De-li-zio-so. Ho adorato questo libro, dico sul serio, sono strafelice che sia stata la mia ultima lettura dell'anno perché mi ha davvero messo di buon umore. La storia di Dash e Lily è allegra e natalizia, ed è letteralmente impossibile non affezionarsi a questi due adorabili protagonisti e alla loro bizzarra relazione condotta attraverso un taccuino. So che sono usciti altri due volumi ma non sono stati tradotti in italiano, in compenso gli autori hanno scritto un sacco di altri libri, quindi credo proprio che verranno aggiunti nella mia lista di "autori da leggere quando le cose si fanno troppo difficili e hai bisogno di staccare".

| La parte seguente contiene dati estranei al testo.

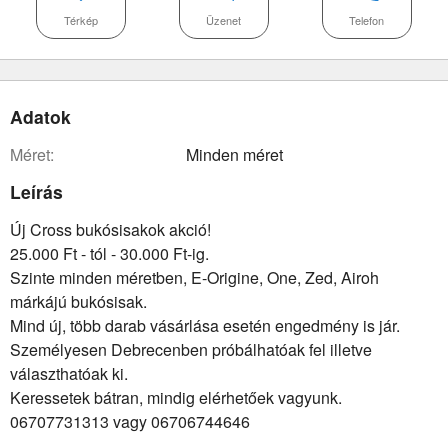
Térkép
Üzenet
Telefon
Adatok
méret:
Minden méret
Leírás
Új Cross bukósisakok akció!
25.000 Ft - tól - 30.000 Ft-ig.
Szinte minden méretben, E-Origine, One, Zed, Airoh
márkájú bukósisak.
Mind új, több darab vásárlása esetén engedmény is jár.
Személyesen Debrecenben próbálhatóak fel illetve
választhatóak ki.
Keressetek bátran, mindig elérhetőek vagyunk.
06707731313 vagy 06706744646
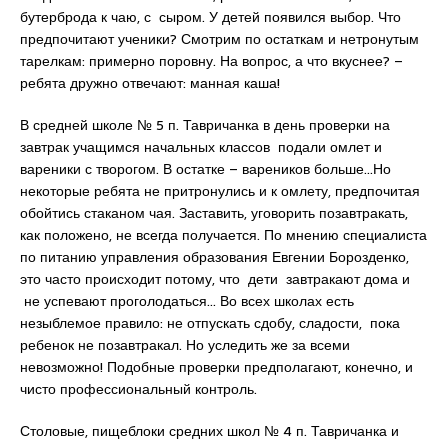
бутерброда к чаю, с сыром. У детей появился выбор. Что
предпочитают ученики? Смотрим по остаткам и нетронутым
тарелкам: примерно поровну. На вопрос, а что вкуснее? –
ребята дружно отвечают: манная каша!
В средней школе № 5 п. Тавричанка в день проверки на
завтрак учащимся начальных классов подали омлет и
вареники с творогом. В остатке – вареников больше…Но
некоторые ребята не притронулись и к омлету, предпочитая
обойтись стаканом чая. Заставить, уговорить позавтракать,
как положено, не всегда получается. По мнению специалиста
по питанию управления образования Евгении Борозденко,
это часто происходит потому, что дети завтракают дома и
не успевают проголодаться… Во всех школах есть
незыблемое правило: не отпускать сдобу, сладости, пока
ребенок не позавтракал. Но уследить же за всеми
невозможно! Подобные проверки предполагают, конечно, и
чисто профессиональный контроль.
Столовые, пищеблоки средних школ № 4 п. Тавричанка и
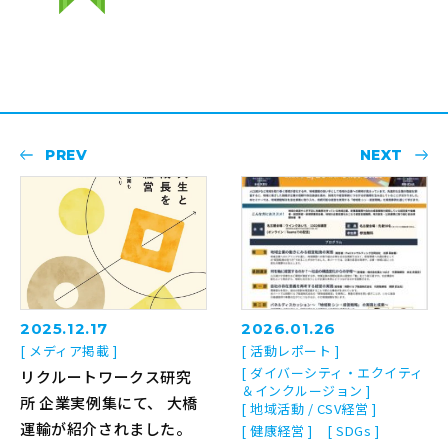
PREV
NEXT
2025.12.17
2026.01.26
[ メディア掲載 ]
[ 活動レポート ]
[ ダイバーシティ・エクイティ
リクルートワークス研究
＆インクルージョン ]
所 企業実例集にて、 大橋
[ 地域活動 / CSV経営 ]
運輸が紹介されました。
[ 健康経営 ]
[ SDGs ]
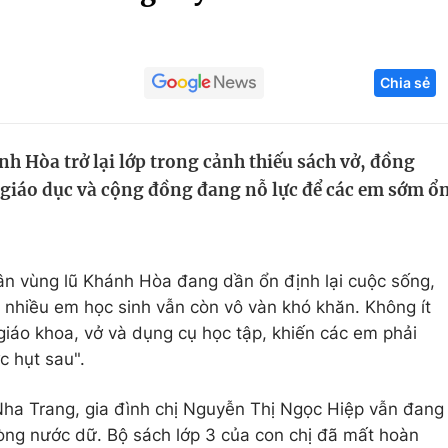
Góc ảnh
Chia sẻ
Giáo dục
Công nghệ
Tuyển sinh
Hitech Công ng
h Hòa trở lại lớp trong cảnh thiếu sách vở, đồng
Học trực tuyến
Sản phẩm
 giáo dục và cộng đồng đang nỗ lực để các em sớm ổ
g
Thị trường
Tư vấn
ân vùng lũ Khánh Hòa đang dần ổn định lại cuộc sống,
a nhiều em học sinh vẫn còn vô vàn khó khăn. Không ít
 giáo khoa, vở và dụng cụ học tập, khiến các em phải
c hụt sau".
ha Trang, gia đình chị Nguyễn Thị Ngọc Hiệp vẫn đang
dòng nước dữ. Bộ sách lớp 3 của con chị đã mất hoàn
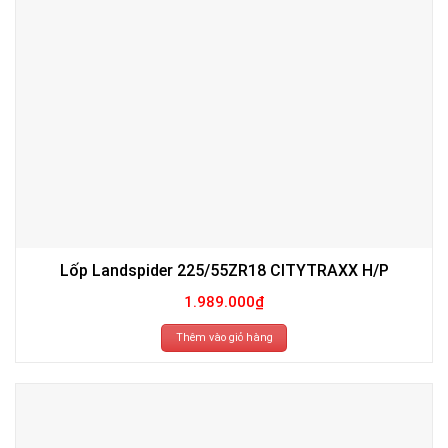
Lốp Landspider 225/55ZR18 CITYTRAXX H/P
1.989.000
₫
Thêm vào giỏ hàng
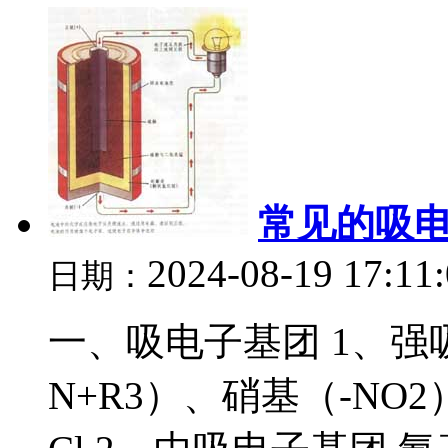
常见的吸电
2024-08-19 17:11
日期：
一、吸电子基团 1、强
N+R3）、硝基（-NO2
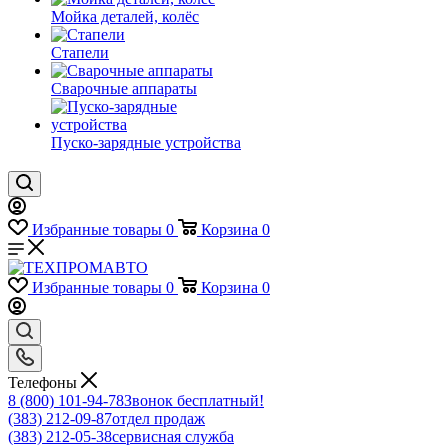
Мойка деталей, колёс
Стапели
Сварочные аппараты
Пуско-зарядные устройства
Избранные товары
0
Корзина
0
Избранные товары
0
Корзина
0
Телефоны
8 (800) 101-94-78
Звонок бесплатный!
(383) 212-09-87
отдел продаж
(383) 212-05-38
сервисная служба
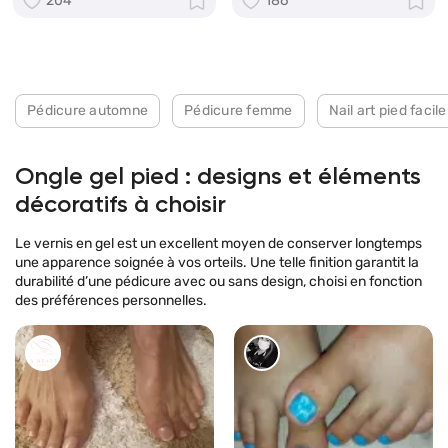
204
186
Pédicure automne
Pédicure femme
Nail art pied facile
Ongle gel pied : designs et éléments
décoratifs à choisir
Le vernis en gel est un excellent moyen de conserver longtemps
une apparence soignée à vos orteils. Une telle finition garantit la
durabilité d’une pédicure avec ou sans design, choisi en fonction
des préférences personnelles.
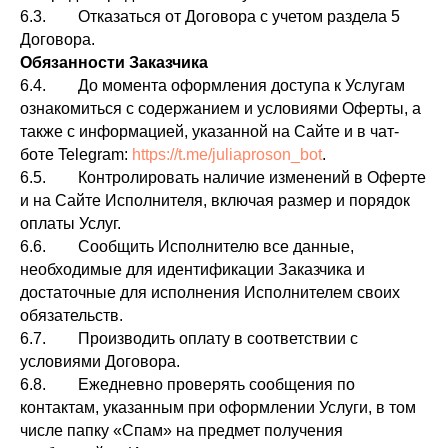
6.3. Отказаться от Договора с учетом раздела 5
Договора.
Обязанности Заказчика
6.4. До момента оформления доступа к Услугам
ознакомиться с содержанием и условиями Оферты, а
также с информацией, указанной на Сайте и в чат-
боте Telegram:
https://t.me/juliaproson_bot
.
6.5. Контролировать наличие изменений в Оферте
и на Сайте Исполнителя, включая размер и порядок
оплаты Услуг.
6.6. Сообщить Исполнителю все данные,
необходимые для идентификации Заказчика и
достаточные для исполнения Исполнителем своих
обязательств.
6.7. Производить оплату в соответствии с
условиями Договора.
6.8. Ежедневно проверять сообщения по
контактам, указанным при оформлении Услуги, в том
числе папку «Спам» на предмет получения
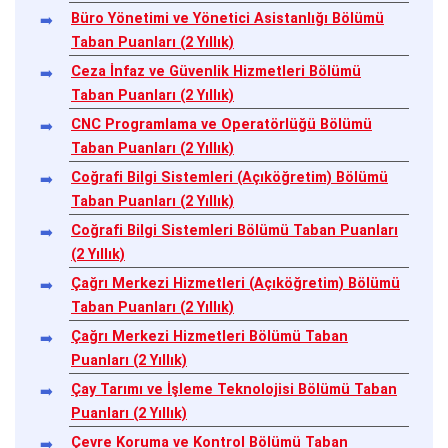
Büro Yönetimi ve Yönetici Asistanlığı Bölümü
Taban Puanları (2 Yıllık)
Ceza İnfaz ve Güvenlik Hizmetleri Bölümü
Taban Puanları (2 Yıllık)
CNC Programlama ve Operatörlüğü Bölümü
Taban Puanları (2 Yıllık)
Coğrafi Bilgi Sistemleri (Açıköğretim) Bölümü
Taban Puanları (2 Yıllık)
Coğrafi Bilgi Sistemleri Bölümü Taban Puanları
(2 Yıllık)
Çağrı Merkezi Hizmetleri (Açıköğretim) Bölümü
Taban Puanları (2 Yıllık)
Çağrı Merkezi Hizmetleri Bölümü Taban
Puanları (2 Yıllık)
Çay Tarımı ve İşleme Teknolojisi Bölümü Taban
Puanları (2 Yıllık)
Çevre Koruma ve Kontrol Bölümü Taban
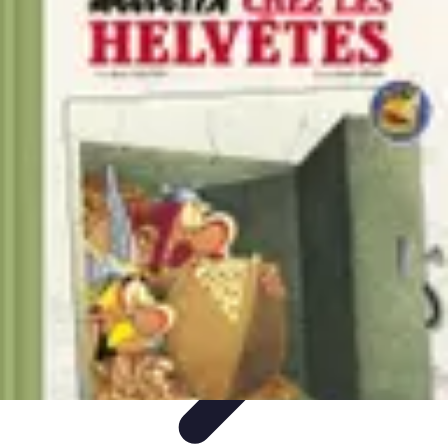
Destination Parfaite
Conseils de voyage
Conseils pratiques
Planification de
voyage
Découverte
Voyage Urbain
Destination Parfaite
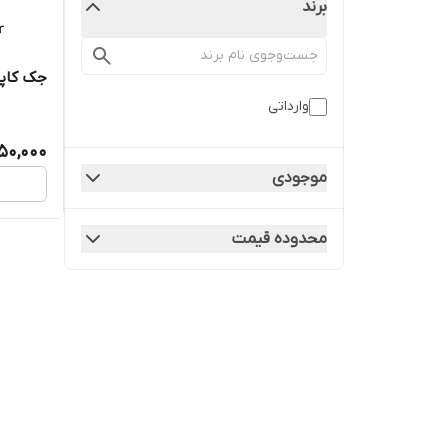
برند
جک کاپو
وارداتی
450,000
موجودی
محدوده قیمت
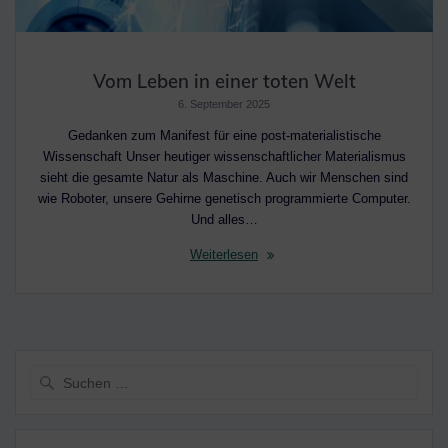
Vom Leben in einer toten Welt
6. September 2025
Gedanken zum Manifest für eine post-materialistische
Wissenschaft Unser heutiger wissenschaftlicher Materialismus
sieht die gesamte Natur als Maschine. Auch wir Menschen sind
wie Roboter, unsere Gehirne genetisch programmierte Computer.
Und alles…
Weiterlesen
Suche
nach:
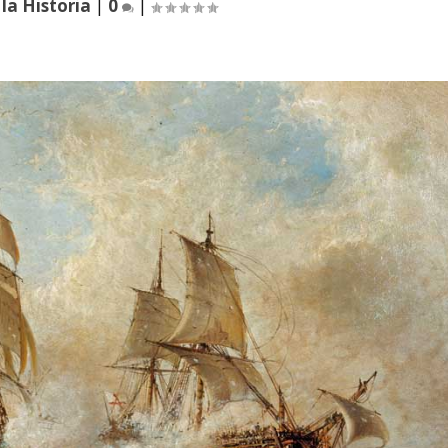
la Historia
|
0
|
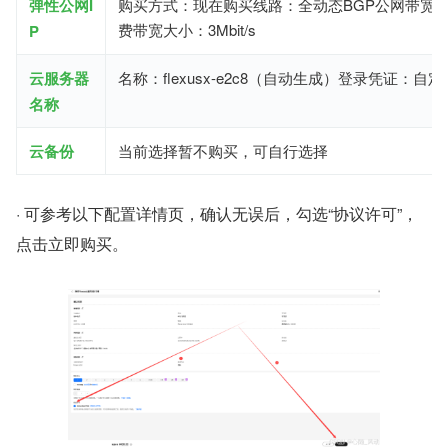
弹性公网I
购买方式：现在购买线路：全动态BGP公网带宽
费带宽大小：3Mbit/s
P
云服务器
名称：flexusx-e2c8（自动生成）登录凭证：自
名称
云备份
当前选择暂不购买，可自行选择
· 可参考以下配置详情页，确认无误后，勾选“协议许可”，
点击立即购买。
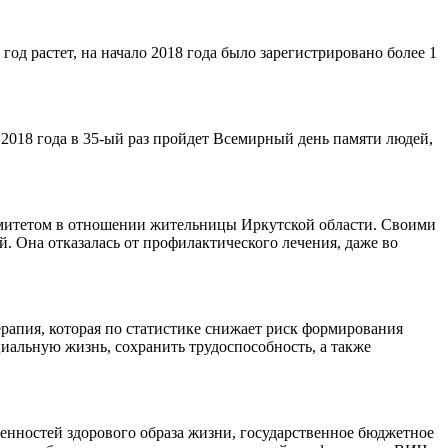
од растет, на начало 2018 года было зарегистрировано более 1
2018 года в 35-ый раз пройдет Всемирный день памяти людей,
омитетом в отношении жительницы Иркутской области. Своими
. Она отказалась от профилактического лечения, даже во
рапия, которая по статистике снижает риск формирования
альную жизнь, сохранить трудоспособность, а также
енностей здорового образа жизни, государственное бюджетное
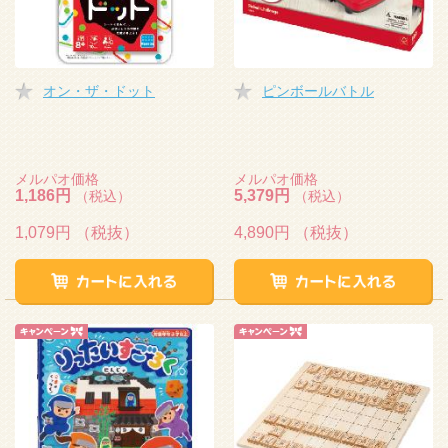
オン・ザ・ドット
ピンボールバトル
メルパオ価格
メルパオ価格
1,186円
5,379円
（税込）
（税込）
1,079円
（税抜）
4,890円
（税抜）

Iniziato il: 29 dicembre 2023
Terminato il: 31 dicembre 2023

Le mie letture: A cena con l'assassino, di Alexandra Benedict

A cena con l'assassinoA cena con l'assassino di Alexandra Benedict
My rating: 2 of 5 stars

Lily Armitage ha deciso che non metterà mai più piede a Endgame House, la grande dimora di famiglia in cui sua madre è morta ventuno anni prima. I suoi propositi, però, vacillano quando riceve una lettera dalla zia, che la invita alla sfida tradizionale che si tiene ogni anno: il Gioco di Natale. In cosa consiste? I partecipanti dovranno trovare dodici chiavi con i dodici indizi a disposizione. Quest'anno c'è un premio speciale: l'atto di proprietà di Endgame House. A Lily non interessa nulla della casa, ma nel biglietto c'è un dettaglio che basta da solo a convincerla: durante i giochi verranno rivelati gli indizi per scoprire finalmente la verità sulla morte di sua madre. Ma è davvero così o si tratta di uno scherzo di pessimo gusto? Per scoprirlo, Lily deve trascorrere dodici giorni nella grande casa insieme ai cugini, risolvendo enigmi e indovinelli per rivelare, uno a uno, i segreti più oscuri della famiglia Armitage. Quando una tempesta di neve isola la casa da ogni contatto con l'esterno, tutto può succedere...

☕☕☕

Il libro è divertente da leggere, è leggero e coinvolgente, però è totalmente irrealistico e va preso per quello che è: una storia di vecchie case e gente che ci muore dentro cercando di svelare il segreto di famiglia. L'ho letto comunque con piacere perché avevo voglia di una lettura leggera e rassicurante, però se devo guardarlo con obiettività questo è il tipico mistery talmente irrealistico che o punti tutto sulla risoluzione dell'enigma (e deve essere ben fatto) o altrimenti viene una storiella che dimentichi domani mattina. Colpevole beccato al capitolo 3, ma per l'appunto, domani l'avrò già scordato.